*Raw data*
..............................

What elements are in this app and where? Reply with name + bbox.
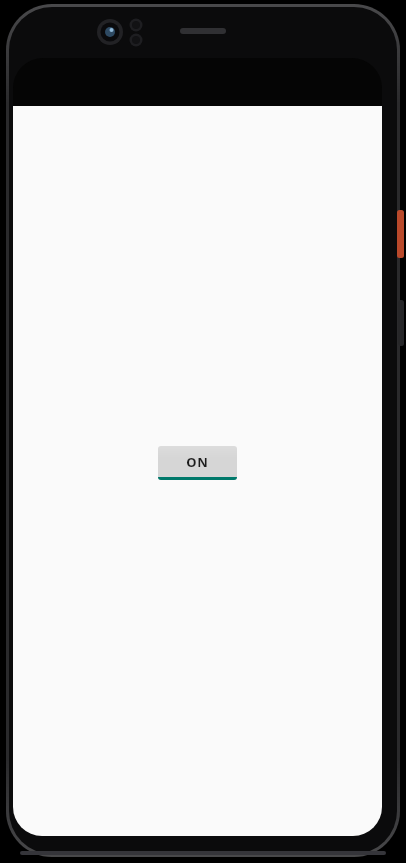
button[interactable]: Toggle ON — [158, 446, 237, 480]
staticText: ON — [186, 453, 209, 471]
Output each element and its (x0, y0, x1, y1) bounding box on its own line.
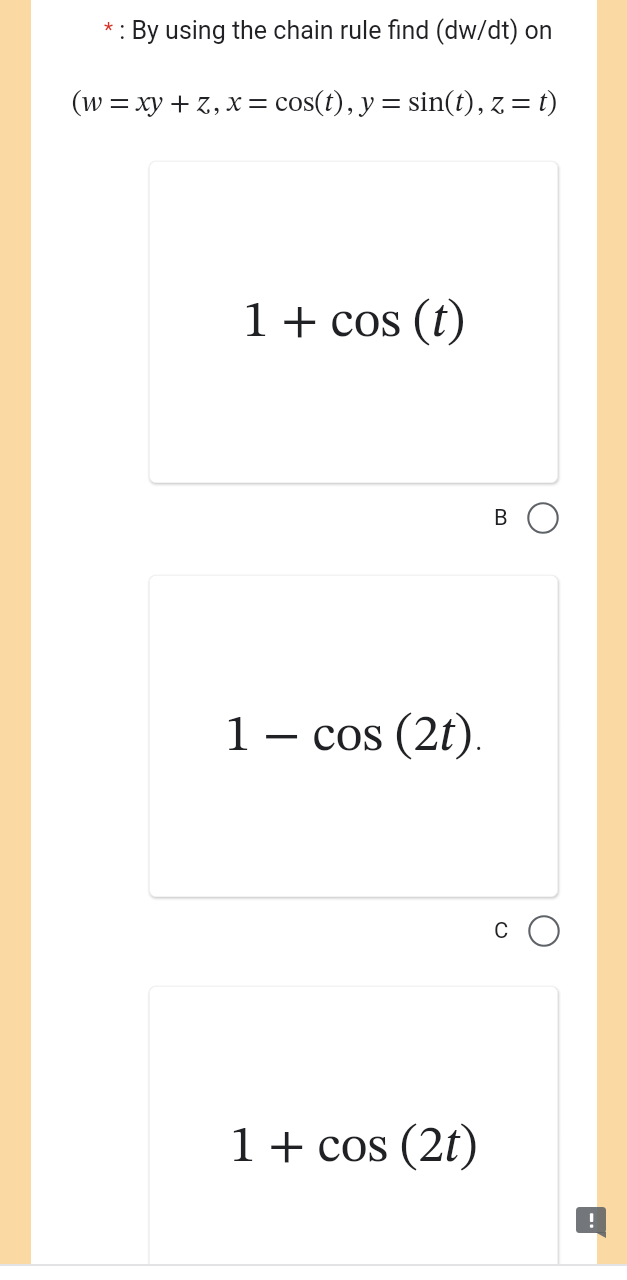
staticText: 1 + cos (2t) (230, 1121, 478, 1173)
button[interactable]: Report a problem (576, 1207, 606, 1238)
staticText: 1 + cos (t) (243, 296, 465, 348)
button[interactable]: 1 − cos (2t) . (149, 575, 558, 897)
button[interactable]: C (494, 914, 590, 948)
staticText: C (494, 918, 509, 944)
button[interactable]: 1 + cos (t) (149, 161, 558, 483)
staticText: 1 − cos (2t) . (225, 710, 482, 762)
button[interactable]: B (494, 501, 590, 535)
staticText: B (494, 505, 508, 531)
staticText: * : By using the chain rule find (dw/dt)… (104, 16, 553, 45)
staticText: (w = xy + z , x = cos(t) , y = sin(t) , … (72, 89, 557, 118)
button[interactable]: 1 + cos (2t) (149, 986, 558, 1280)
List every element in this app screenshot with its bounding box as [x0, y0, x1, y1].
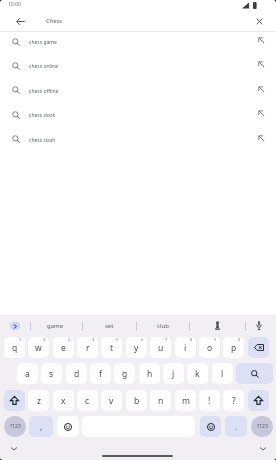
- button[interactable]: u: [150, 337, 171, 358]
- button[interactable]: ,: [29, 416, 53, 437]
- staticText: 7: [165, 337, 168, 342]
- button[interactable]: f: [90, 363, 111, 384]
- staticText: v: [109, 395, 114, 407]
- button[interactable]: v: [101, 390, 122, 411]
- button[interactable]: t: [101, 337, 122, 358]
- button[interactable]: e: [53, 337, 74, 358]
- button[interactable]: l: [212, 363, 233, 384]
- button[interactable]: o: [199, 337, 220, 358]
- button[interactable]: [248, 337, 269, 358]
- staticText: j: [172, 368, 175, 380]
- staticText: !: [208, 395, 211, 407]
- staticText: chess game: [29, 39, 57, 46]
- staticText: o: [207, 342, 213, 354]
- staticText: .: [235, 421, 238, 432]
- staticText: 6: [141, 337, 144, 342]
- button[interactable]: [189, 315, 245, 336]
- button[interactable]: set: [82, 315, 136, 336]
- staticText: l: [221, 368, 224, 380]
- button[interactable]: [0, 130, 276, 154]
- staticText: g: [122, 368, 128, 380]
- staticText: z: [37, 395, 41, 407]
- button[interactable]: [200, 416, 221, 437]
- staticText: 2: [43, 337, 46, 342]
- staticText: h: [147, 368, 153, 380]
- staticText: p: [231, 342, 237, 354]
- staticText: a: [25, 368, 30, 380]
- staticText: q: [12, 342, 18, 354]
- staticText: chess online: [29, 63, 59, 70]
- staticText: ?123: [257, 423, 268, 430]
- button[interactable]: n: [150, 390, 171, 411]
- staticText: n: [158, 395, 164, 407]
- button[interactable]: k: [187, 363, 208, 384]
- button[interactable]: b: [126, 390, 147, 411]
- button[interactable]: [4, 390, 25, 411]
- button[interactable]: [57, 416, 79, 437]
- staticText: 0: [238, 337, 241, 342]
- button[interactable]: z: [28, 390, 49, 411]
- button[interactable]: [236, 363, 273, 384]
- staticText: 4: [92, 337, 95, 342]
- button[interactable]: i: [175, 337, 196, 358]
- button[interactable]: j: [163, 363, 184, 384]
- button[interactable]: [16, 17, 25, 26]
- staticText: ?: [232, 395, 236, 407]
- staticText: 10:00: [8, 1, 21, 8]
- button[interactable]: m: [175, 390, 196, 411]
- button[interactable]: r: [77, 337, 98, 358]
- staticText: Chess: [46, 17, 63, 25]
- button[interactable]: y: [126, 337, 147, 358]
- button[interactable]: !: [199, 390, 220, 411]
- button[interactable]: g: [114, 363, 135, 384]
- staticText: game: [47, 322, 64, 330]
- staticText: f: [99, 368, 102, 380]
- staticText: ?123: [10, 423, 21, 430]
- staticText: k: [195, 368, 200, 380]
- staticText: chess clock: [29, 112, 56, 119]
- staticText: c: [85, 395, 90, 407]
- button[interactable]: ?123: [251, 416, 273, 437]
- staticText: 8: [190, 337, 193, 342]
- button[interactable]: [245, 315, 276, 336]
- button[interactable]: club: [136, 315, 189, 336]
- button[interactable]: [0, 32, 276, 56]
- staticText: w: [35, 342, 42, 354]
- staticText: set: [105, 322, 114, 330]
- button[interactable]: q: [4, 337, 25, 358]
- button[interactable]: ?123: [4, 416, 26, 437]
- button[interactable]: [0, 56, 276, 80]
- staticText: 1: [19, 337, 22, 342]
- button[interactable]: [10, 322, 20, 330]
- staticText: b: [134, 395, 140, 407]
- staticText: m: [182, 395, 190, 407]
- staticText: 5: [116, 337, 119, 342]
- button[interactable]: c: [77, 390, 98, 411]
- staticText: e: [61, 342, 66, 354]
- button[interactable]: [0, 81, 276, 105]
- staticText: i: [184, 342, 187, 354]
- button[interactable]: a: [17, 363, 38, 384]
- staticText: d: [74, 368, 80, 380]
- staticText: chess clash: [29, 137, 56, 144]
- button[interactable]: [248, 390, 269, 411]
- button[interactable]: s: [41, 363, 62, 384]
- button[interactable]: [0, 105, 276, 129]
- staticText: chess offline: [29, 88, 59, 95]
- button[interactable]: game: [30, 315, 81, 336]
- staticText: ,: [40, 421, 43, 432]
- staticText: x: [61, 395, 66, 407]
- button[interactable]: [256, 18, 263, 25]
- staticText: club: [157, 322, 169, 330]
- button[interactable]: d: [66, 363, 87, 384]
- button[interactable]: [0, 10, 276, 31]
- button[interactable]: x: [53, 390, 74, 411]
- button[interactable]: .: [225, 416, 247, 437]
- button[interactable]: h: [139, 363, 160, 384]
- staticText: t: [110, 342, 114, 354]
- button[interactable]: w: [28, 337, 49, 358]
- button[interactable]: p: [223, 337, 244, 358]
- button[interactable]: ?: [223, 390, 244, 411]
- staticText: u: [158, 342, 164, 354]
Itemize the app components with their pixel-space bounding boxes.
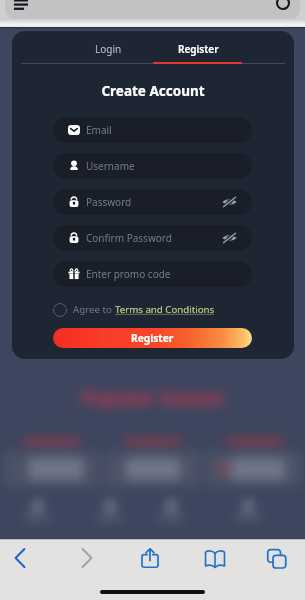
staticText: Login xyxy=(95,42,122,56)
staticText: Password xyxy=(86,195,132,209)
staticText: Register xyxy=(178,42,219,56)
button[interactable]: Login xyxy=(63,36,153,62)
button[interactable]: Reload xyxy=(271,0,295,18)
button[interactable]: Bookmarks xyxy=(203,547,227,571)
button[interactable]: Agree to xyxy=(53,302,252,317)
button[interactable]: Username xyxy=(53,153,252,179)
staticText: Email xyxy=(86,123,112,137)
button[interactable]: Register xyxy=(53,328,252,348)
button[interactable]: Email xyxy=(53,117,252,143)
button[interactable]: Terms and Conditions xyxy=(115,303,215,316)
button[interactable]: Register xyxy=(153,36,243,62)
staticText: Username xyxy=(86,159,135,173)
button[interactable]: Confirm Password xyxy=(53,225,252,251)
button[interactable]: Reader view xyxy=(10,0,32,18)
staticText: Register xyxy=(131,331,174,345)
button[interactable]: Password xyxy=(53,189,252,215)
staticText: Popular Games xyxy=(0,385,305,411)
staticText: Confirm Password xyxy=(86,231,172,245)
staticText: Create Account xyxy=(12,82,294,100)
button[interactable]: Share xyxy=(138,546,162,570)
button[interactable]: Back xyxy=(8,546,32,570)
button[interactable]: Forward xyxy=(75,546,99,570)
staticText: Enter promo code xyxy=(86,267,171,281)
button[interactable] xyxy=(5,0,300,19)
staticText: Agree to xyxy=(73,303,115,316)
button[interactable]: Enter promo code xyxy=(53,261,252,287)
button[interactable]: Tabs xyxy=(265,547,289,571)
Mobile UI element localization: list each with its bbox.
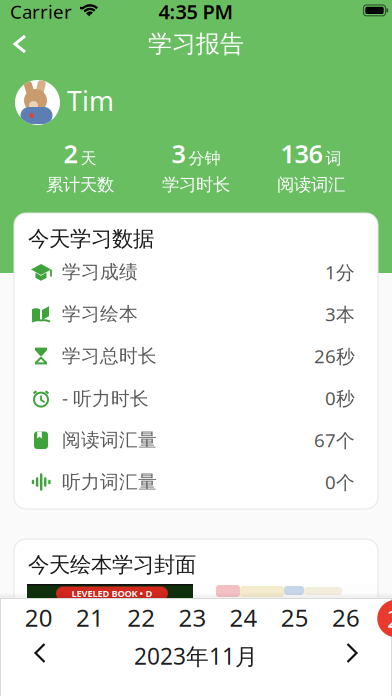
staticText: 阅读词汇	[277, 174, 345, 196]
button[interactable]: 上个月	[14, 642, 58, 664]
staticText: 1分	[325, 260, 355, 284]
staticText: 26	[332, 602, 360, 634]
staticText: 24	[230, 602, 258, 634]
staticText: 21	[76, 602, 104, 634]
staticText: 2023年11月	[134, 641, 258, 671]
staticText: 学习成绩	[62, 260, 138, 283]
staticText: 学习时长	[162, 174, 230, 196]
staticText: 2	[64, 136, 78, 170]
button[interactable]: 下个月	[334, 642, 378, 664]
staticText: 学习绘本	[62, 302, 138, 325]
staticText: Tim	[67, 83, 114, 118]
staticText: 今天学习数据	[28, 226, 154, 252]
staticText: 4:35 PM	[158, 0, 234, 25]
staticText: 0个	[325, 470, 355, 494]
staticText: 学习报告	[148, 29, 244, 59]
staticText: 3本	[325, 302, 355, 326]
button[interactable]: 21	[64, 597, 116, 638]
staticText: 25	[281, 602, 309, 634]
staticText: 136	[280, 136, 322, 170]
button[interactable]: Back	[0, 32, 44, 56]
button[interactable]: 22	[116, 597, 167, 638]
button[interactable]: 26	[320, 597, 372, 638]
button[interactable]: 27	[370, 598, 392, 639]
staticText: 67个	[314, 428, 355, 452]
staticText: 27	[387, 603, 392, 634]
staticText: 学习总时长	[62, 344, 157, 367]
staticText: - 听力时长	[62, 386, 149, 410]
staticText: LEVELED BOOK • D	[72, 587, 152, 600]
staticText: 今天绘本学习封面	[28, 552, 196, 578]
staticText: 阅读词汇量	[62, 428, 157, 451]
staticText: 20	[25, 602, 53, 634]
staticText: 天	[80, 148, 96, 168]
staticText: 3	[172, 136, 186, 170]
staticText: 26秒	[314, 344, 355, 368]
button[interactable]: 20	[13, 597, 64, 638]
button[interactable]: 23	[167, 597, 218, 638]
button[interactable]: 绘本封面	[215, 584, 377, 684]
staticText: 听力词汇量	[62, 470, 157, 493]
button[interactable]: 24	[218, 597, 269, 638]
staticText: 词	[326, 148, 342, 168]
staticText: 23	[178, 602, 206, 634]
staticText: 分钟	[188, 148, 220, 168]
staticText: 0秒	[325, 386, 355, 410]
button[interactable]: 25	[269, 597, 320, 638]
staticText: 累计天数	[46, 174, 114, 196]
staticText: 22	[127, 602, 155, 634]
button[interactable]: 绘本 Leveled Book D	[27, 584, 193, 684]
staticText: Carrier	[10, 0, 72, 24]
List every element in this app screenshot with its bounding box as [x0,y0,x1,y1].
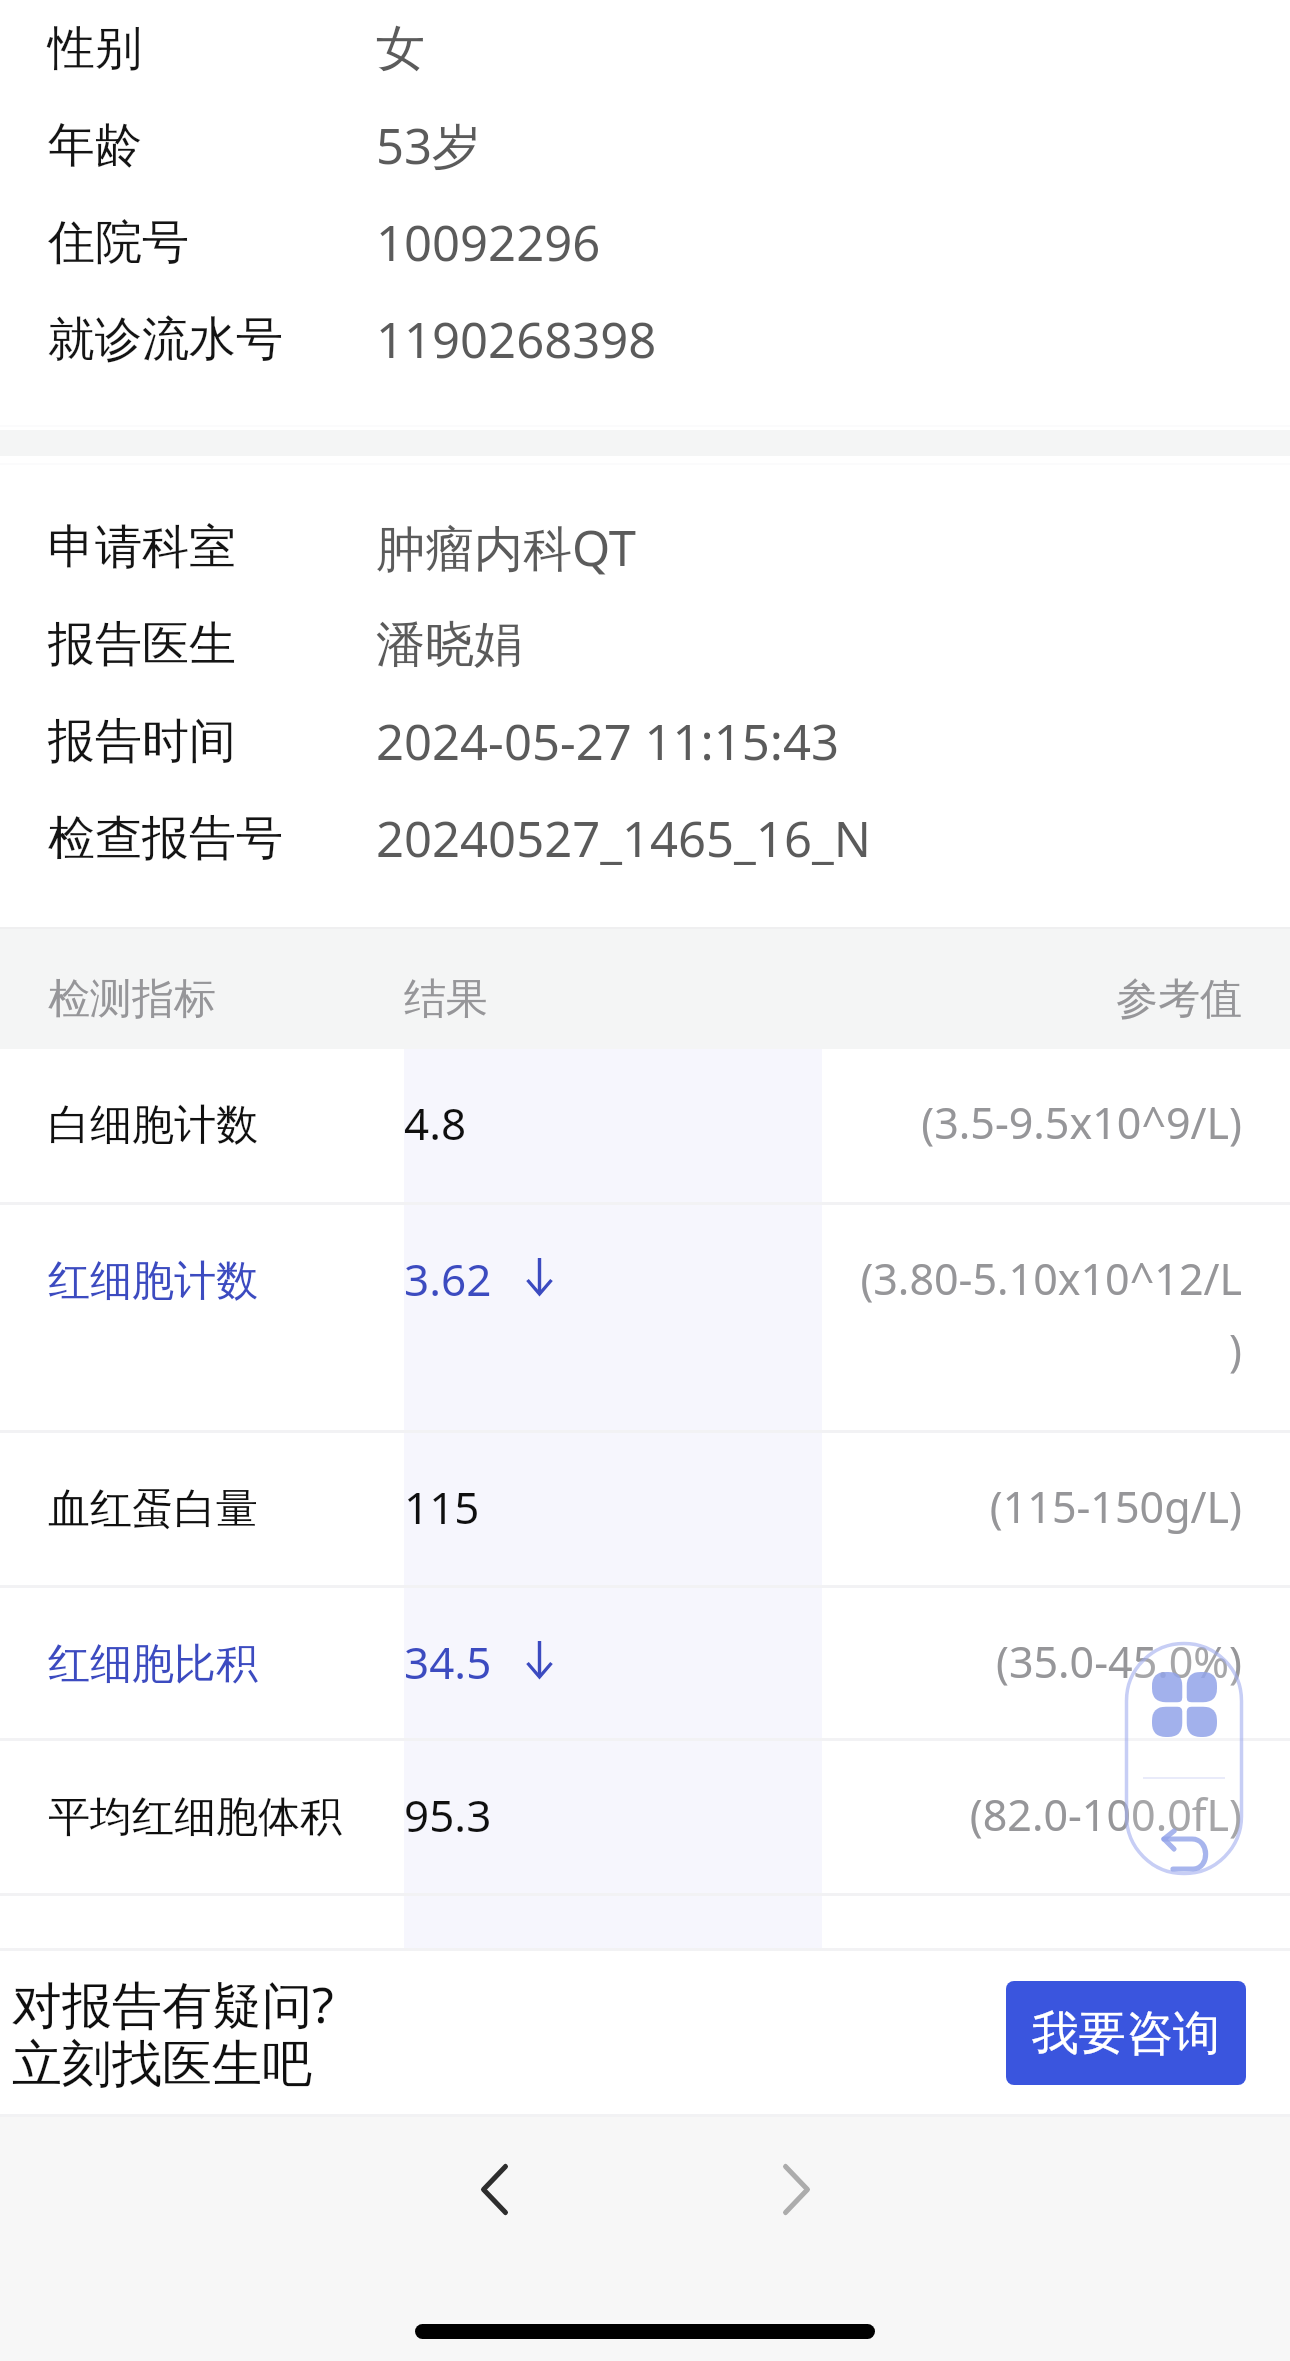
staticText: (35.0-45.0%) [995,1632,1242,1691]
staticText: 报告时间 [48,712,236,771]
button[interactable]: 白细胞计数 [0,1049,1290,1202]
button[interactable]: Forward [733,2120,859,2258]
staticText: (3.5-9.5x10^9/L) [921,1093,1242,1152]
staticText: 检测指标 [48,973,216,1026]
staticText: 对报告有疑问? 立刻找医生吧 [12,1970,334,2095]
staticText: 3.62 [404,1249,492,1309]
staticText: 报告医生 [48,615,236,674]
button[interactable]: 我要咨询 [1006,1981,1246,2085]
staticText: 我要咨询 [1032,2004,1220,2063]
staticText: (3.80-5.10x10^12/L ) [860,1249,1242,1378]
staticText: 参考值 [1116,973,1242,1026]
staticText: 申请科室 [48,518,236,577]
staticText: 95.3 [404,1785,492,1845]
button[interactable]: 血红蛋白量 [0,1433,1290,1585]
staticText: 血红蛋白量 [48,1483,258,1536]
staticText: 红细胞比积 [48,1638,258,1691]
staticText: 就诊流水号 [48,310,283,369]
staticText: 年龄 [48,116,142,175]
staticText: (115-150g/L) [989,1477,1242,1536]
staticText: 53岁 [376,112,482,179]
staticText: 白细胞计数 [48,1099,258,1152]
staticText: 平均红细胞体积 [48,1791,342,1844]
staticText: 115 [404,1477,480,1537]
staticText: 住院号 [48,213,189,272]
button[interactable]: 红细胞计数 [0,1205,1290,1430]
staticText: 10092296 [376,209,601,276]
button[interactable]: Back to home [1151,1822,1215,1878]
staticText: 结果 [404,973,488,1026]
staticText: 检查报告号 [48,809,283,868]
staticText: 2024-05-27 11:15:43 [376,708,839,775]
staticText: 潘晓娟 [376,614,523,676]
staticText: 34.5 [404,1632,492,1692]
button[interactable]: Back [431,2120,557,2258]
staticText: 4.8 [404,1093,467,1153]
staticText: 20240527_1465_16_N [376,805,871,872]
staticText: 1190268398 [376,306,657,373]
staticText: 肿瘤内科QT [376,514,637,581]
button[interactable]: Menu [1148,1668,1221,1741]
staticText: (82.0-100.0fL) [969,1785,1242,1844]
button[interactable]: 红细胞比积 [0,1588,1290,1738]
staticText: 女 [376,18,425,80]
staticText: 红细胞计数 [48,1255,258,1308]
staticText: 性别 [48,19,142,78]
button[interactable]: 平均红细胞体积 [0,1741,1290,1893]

..............................

*Problem statement*
Go through the entries above and count the lines holding the word "血红蛋白量"; write nothing but the number.

*Reply to the exercise*
2